To Cross a Line, Book Report
To Cross a Line is a book based on a true story about a 17 year old Jewish boy who lives in a small town of Germany. The experiences Egon goes through show the reader the effects that the early Holocaust had on Jews that students might not typically realize. The author, Karen Ray, tells the story in such a way that the reader can easily put him or herself inside the story and really feel what Egon is going through. The student might look at what happens to Egon and think that those things are so unfortunate that they could never happen. The truth is though, that this book is based on a true story and things like what happened to Egon really did occur in the daily lives of Jews living in Nazi Germany (and eventually other German-ruled countries). The student can really get a feel of what it would be like to live as a Jew during the early years of the Holocaust. Some things students might be able to relate to are: being accused of things he/she didn’t do, being hopeless in what seems to be a hopeless situation, and finding help in the places one would least expect. There is nothing in this book that should offend anyone that is not also the truth.

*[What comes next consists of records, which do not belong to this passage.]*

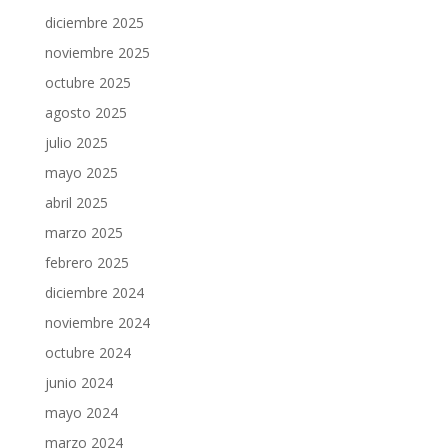
diciembre 2025
noviembre 2025
octubre 2025
agosto 2025
julio 2025
mayo 2025
abril 2025
marzo 2025
febrero 2025
diciembre 2024
noviembre 2024
octubre 2024
junio 2024
mayo 2024
marzo 2024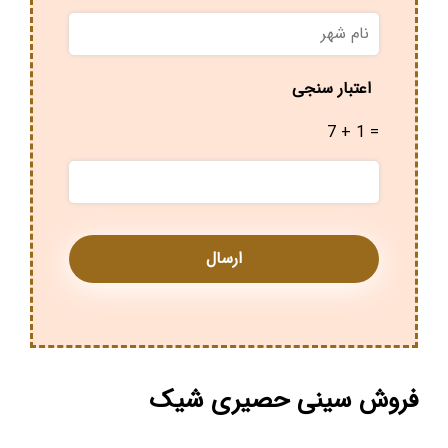
نام
شهر
*
اعتبار سنجی
7 + 1 =
فروش سینی حصیری شیک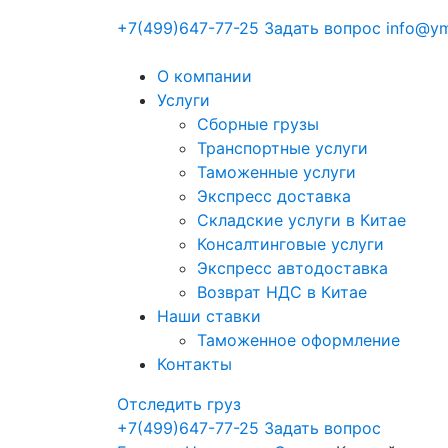
+7(499)647-77-25
Задать вопрос
info@ym
О компании
Услуги
Сборные грузы
Транспортные услуги
Таможенные услуги
Экспресс доставка
Cкладские услуги в Китае
Консалтинговые услуги
Экспресс автодоставка
Возврат НДС в Китае
Наши ставки
Таможенное оформление
Контакты
Отследить груз
+7(499)647-77-25
Задать вопрос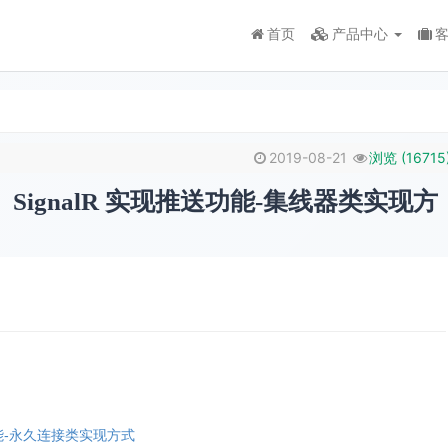
首页
产品中心
2019-08-21
浏览 (
16715
、SignalR 实现推送功能-集线器类实现方
送功能-永久连接类实现方式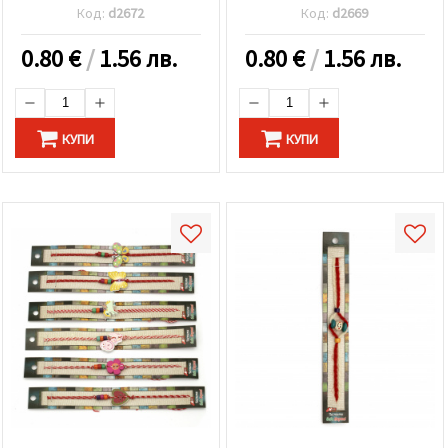
Код:
d2672
Код:
d2669
0.80
€
/
1.56 лв.
0.80
€
/
1.56 лв.
КУПИ
КУПИ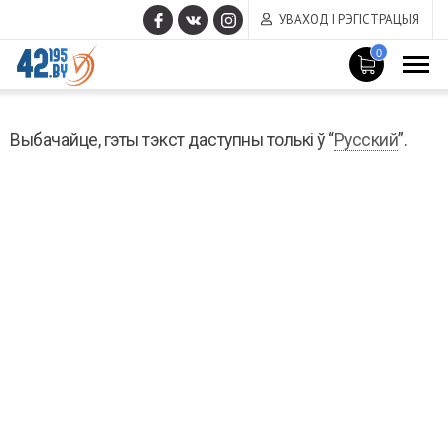
УВАХОД І РЭГІСТРАЦЫЯ
0
MAIN
Снежань
CONTENT
Выбачайце, гэты тэкст даступны толькі ў “
Русский
”.
1
,
2022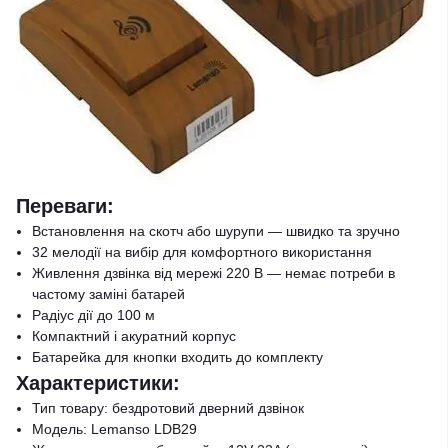
Переваги:
Встановлення на скотч або шурупи — швидко та зручно
32 мелодії на вибір для комфортного використання
Живлення дзвінка від мережі 220 В — немає потреби в
частому заміні батарей
Радіус дії до 100 м
Компактний і акуратний корпус
Батарейка для кнопки входить до комплекту
Характеристики:
Тип товару: бездротовий дверний дзвінок
Модель: Lemanso LDB29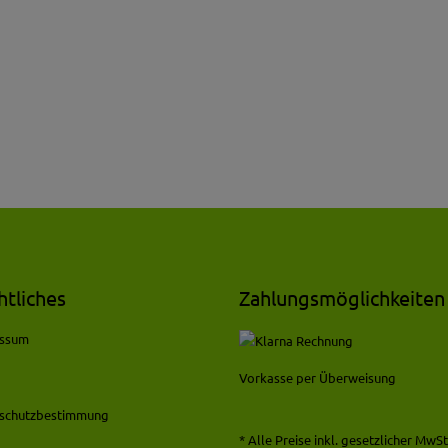
htliches
Zahlungsmöglichkeiten
essum
Vorkasse per Überweisung
schutzbestimmung
* Alle Preise inkl. gesetzlicher MwSt.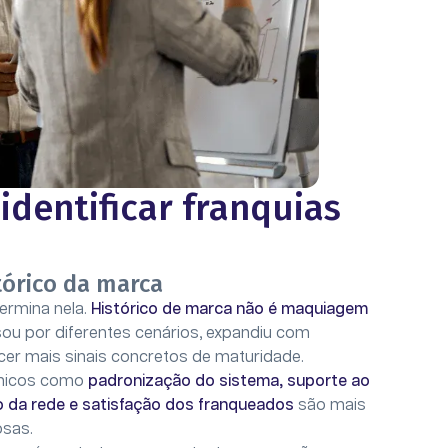
 identificar franquias
tórico da marca
ermina nela.
Histórico de marca não é maquiagem
ou por diferentes cenários, expandiu com
cer mais sinais concretos de maturidade.
écnicos como
padronização do sistema, suporte ao
o da rede e satisfação dos franqueados
são mais
osas.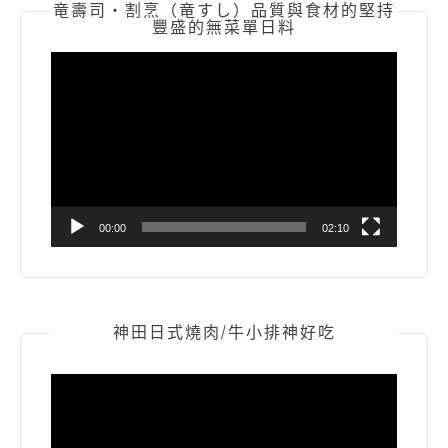
竜壽司‧割烹（竜すし）品質與食材的堅持
豐盛的無菜單日料
視
訊
播
放
器
00:00
02:10
神田日式燒肉/牛小排神好吃
視
訊
播
放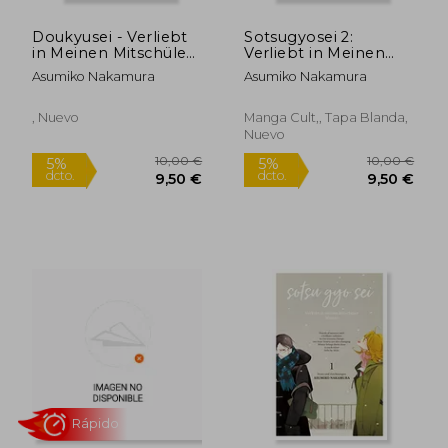
Doukyusei - Verliebt
Sotsugyosei 2:
in Meinen Mitschüler
Verliebt in Meinen
(en Alemán)
Mitschüler (en
Asumiko Nakamura
Asumiko Nakamura
Alemán)
, Nuevo
Manga Cult,, Tapa Blanda,
Nuevo
22,49 €
16,24
5%
5%
dcto.
dcto.
21,37 €
15,43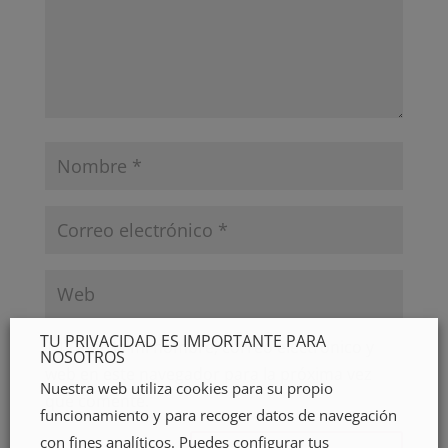
TU PRIVACIDAD ES IMPORTANTE PARA
Guarda mi nombre, correo electrónico y
NOSOTROS
web en este navegador para la próxima vez
Nuestra web utiliza cookies para su propio
que comente.
funcionamiento y para recoger datos de navegación
con fines analíticos. Puedes configurar tus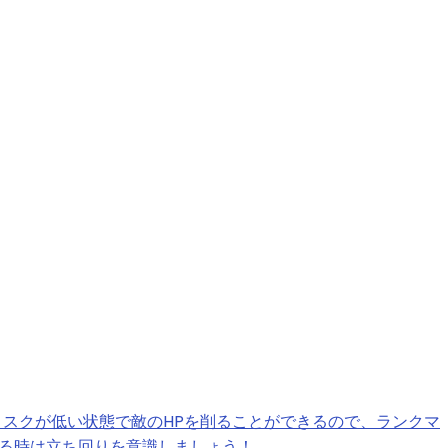
スクが低い状態で敵のHPを削ることができるので、ランクマ
いる時は立ち回りを意識しましょう！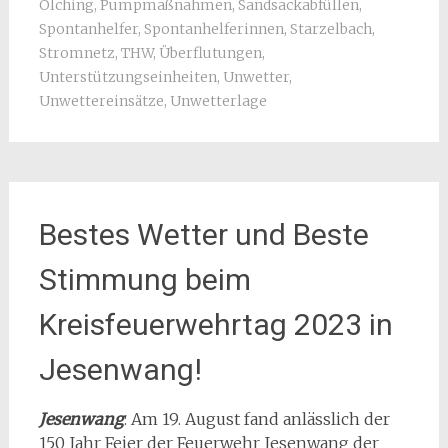
Olching
,
Pumpmaßnahmen
,
Sandsackabfüllen
,
Spontanhelfer
,
Spontanhelferinnen
,
Starzelbach
,
Stromnetz
,
THW
,
Überflutungen
,
Unterstützungseinheiten
,
Unwetter
,
Unwettereinsätze
,
Unwetterlage
Bestes Wetter und Beste
Stimmung beim
Kreisfeuerwehrtag 2023 in
Jesenwang!
Jesenwang
: Am 19. August fand anlässlich der
150 Jahr Feier der Feuerwehr Jesenwang der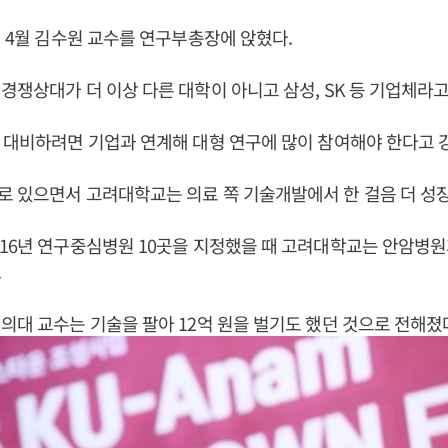
5년 4월 김수원 교수를 연구부총장에 앉혔다.
 경쟁상대가 더 이상 다른 대학이 아니고 삼성, SK 등 기업체라고
 대비하려면 기업과 연계해 대형 연구에 많이 참여해야 한다고 
로 있으면서 고려대학교는 의료 쪽 기술개발에서 한 걸음 더 성
16년 연구중심병원 10곳을 지정했을 때 고려대학교는 안암병원
.
의대 교수는 기술을 팔아 12억 원을 벌기도 했던 것으로 전해졌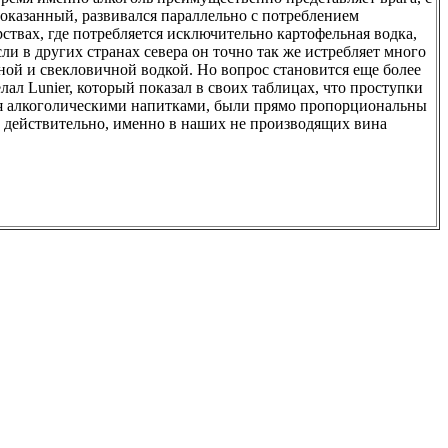
доказанный, развивался параллельно с потреблением
твах, где потребляется исключительно картофельная водка,
ли в других странах севера он точно так же истребляет много
ебной и свекловичной водкой. Но вопрос становится еще более
ал Lunier, который показал в своих таблицах, что проступки
ия алкоголическими напитками, были прямо пропорциональны
И действительно, именно в наших не производящих вина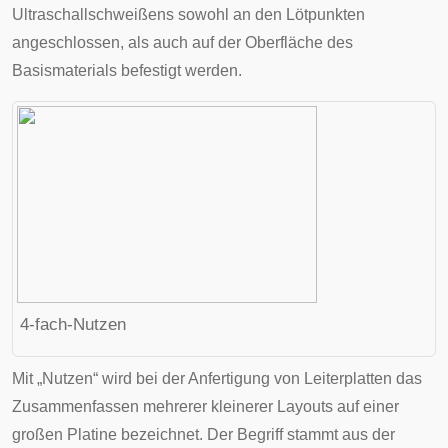
Ultraschallschweißens
sowohl an den Lötpunkten
angeschlossen, als auch auf der Oberfläche des
Basismaterials befestigt werden.
4-fach-
Nutzen
Mit
„Nutzen“
wird bei der Anfertigung von Leiterplatten das
Zusammenfassen mehrerer kleinerer
Layouts
auf einer
großen Platine bezeichnet. Der Begriff stammt aus der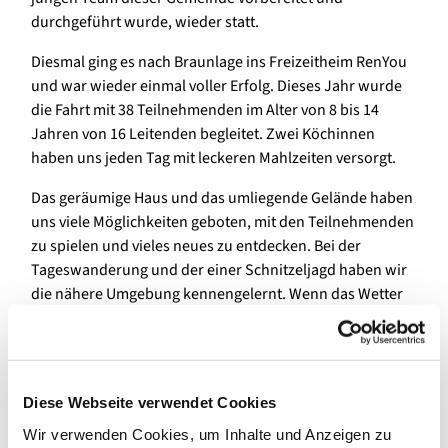
durchgeführt wurde, wieder statt.
Diesmal ging es nach Braunlage ins Freizeitheim RenYou
und war wieder einmal voller Erfolg. Dieses Jahr wurde
die Fahrt mit 38 Teilnehmenden im Alter von 8 bis 14
Jahren von 16 Leitenden begleitet. Zwei Köchinnen
haben uns jeden Tag mit leckeren Mahlzeiten versorgt.
Das geräumige Haus und das umliegende Gelände haben
uns viele Möglichkeiten geboten, mit den Teilnehmenden
zu spielen und vieles neues zu entdecken. Bei der
Tageswanderung und der einer Schnitzeljagd haben wir
die nähere Umgebung kennengelernt. Wenn das Wetter
mal nicht ganz mitgespielt hat, wurden die vielen
Möglichkeiten im Haus genutzt, die Teilnehmenden
konnten sich bei Kreisspielen besser kennenlernen,
Freundschaftsbänder knüpfen, Taschen bemalen,
Diese Webseite verwendet Cookies
basteln, Gesellschaftsspiele spielen und vieles mehr. Ein
Wir verwenden Cookies, um Inhalte und Anzeigen zu
Highlight war der Theaterabend, bei welchen die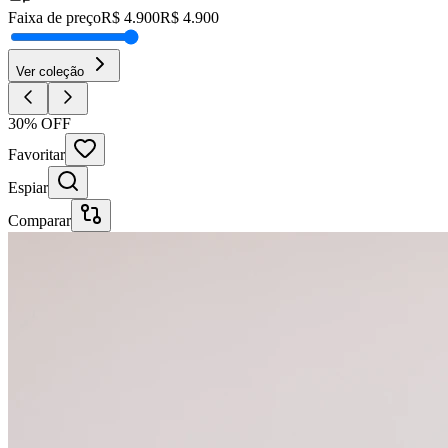
Faixa de preço
R$
4.900
R$
4.900
Ver coleção
30% OFF
Favoritar
Espiar
Comparar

Through reading this book a student can deepen their understanding of what role the Nazis played in the Holocaust, and more specifically the role the Gestapo and the SS played in the role of the Holocaust. Egon had many encounters with them throughout the book. On the other side of that, the student can also get a glimpse of not just the Nazis that followed orders, but also the ones who pitied the Jews and helped them out of tough situations such as the Danish police officer. A student can also deepen his/her understanding of Jewish life before and during the Holocaust. Ray writes about the jobs Jewish people had, the places they lived, and roles they played in their community. Students also learn about Kristalnacht and what that meant to Jewish shop owners. Overall, this is a very informative, realistic, and suspenseful book for readers ages 12 and over.